§ **Exercise objective**
Although the data below contains pictures, output only the lines between those holding "得は最長小学校就学の始期ま" and "möjligt kan rätta dessa.", inclusive, exactly and without those pictures.

§ **Source records**
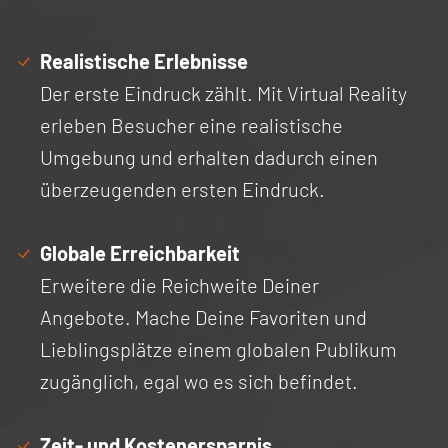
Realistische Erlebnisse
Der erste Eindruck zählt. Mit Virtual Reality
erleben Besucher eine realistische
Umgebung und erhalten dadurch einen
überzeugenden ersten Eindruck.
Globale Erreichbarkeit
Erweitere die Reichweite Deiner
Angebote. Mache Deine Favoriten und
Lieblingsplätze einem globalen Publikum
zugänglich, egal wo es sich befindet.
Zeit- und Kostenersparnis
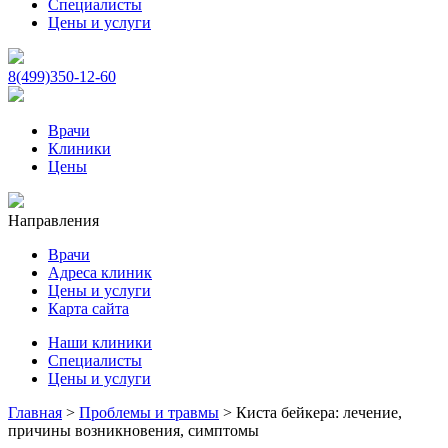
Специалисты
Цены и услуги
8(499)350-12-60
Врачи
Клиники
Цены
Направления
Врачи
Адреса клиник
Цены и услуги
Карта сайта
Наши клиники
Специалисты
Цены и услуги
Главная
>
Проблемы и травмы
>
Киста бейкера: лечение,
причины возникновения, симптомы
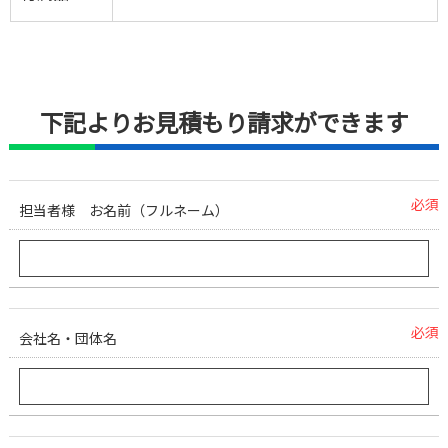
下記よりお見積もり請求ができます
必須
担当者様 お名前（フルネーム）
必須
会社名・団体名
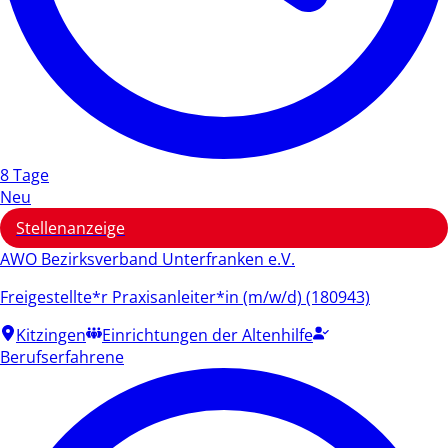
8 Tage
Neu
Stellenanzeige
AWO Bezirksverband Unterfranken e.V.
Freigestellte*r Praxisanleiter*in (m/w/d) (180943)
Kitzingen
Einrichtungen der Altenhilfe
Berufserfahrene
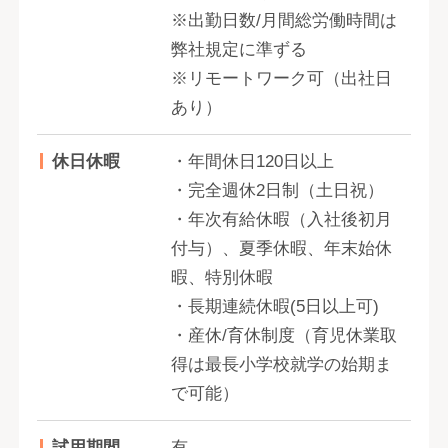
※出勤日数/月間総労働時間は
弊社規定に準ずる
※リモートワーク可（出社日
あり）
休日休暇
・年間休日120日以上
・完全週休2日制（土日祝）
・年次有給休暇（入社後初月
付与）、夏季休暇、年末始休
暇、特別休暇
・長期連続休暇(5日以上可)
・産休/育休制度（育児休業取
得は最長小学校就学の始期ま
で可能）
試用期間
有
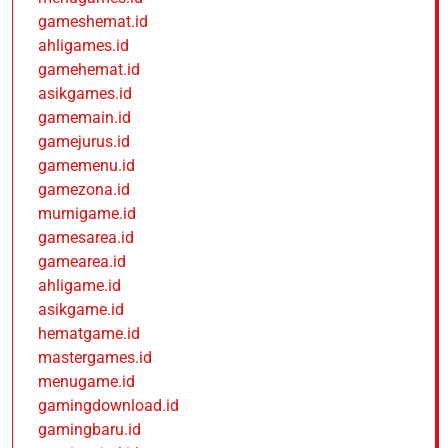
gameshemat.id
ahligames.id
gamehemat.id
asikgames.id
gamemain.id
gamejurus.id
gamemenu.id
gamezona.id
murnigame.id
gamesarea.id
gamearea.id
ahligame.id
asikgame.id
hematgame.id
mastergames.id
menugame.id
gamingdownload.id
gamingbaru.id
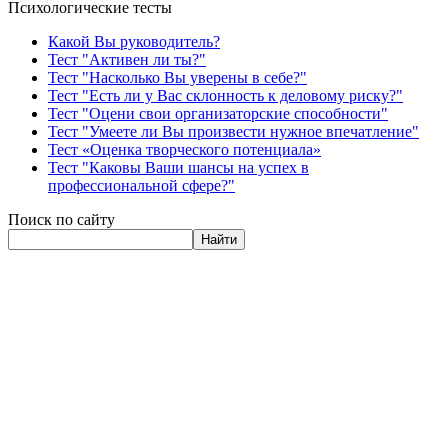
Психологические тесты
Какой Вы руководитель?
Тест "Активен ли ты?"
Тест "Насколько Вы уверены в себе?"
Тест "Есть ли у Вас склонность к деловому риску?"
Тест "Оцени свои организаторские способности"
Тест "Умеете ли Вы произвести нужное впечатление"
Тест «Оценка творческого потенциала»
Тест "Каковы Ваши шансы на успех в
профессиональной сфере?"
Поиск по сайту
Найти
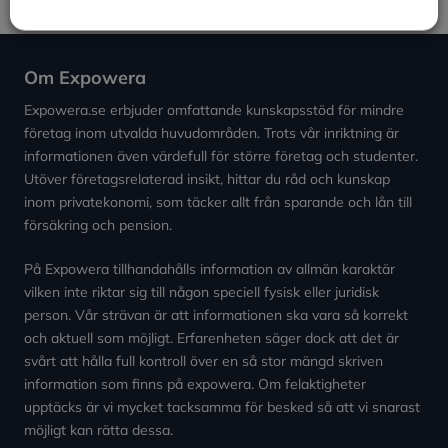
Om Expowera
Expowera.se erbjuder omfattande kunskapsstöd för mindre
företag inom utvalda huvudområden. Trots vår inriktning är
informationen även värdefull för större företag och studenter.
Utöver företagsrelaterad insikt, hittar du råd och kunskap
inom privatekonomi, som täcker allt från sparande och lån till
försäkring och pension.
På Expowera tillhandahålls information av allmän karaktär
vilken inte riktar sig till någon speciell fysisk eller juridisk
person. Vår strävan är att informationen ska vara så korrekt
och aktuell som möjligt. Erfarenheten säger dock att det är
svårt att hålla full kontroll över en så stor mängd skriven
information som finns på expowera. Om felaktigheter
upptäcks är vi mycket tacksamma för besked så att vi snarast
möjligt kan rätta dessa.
---
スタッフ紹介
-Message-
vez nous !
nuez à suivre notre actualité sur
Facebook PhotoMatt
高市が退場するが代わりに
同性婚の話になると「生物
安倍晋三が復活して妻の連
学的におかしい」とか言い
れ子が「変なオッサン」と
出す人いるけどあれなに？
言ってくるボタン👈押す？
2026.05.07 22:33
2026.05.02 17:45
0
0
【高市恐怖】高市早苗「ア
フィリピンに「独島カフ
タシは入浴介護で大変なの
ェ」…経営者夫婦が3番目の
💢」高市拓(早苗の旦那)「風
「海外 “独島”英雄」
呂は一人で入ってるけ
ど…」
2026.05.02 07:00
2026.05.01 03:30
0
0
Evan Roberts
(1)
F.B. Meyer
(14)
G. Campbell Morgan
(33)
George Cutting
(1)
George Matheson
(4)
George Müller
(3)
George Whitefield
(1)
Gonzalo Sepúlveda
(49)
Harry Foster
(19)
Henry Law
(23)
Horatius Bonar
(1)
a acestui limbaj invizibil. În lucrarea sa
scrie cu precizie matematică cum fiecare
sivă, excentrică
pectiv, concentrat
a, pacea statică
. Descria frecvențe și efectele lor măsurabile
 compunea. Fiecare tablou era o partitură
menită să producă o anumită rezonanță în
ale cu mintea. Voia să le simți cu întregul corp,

§ **Exercise response**
得は最長小学校就学の始期ま
で可能）
試用期間
有
gameshemat.id
ahligames.id
gamehemat.id
asikgames.id
gamemain.id
gamejurus.id
gamemenu.id
gamezona.id
murnigame.id
gamesarea.id
gamearea.id
ahligame.id
asikgame.id
hematgame.id
mastergames.id
menugame.id
gamingdownload.id
gamingbaru.id
Психологические тесты
Какой Вы руководитель?
Тест "Активен ли ты?"
Тест "Насколько Вы уверены в себе?"
Тест "Есть ли у Вас склонность к деловому риску?"
Тест "Оцени свои организаторские способности"
Тест "Умеете ли Вы произвести нужное впечатление"
Тест «Оценка творческого потенциала»
Тест "Каковы Ваши шансы на успех в
профессиональной сфере?"
Поиск по сайту
Найти
Om Expowera
Expowera.se erbjuder omfattande kunskapsstöd för mindre
företag inom utvalda huvudområden. Trots vår inriktning är
informationen även värdefull för större företag och studenter.
Utöver företagsrelaterad insikt, hittar du råd och kunskap
inom privatekonomi, som täcker allt från sparande och lån till
försäkring och pension.
På Expowera tillhandahålls information av allmän karaktär
vilken inte riktar sig till någon speciell fysisk eller juridisk
person. Vår strävan är att informationen ska vara så korrekt
och aktuell som möjligt. Erfarenheten säger dock att det är
svårt att hålla full kontroll över en så stor mängd skriven
information som finns på expowera. Om felaktigheter
upptäcks är vi mycket tacksamma för besked så att vi snarast
möjligt kan rätta dessa.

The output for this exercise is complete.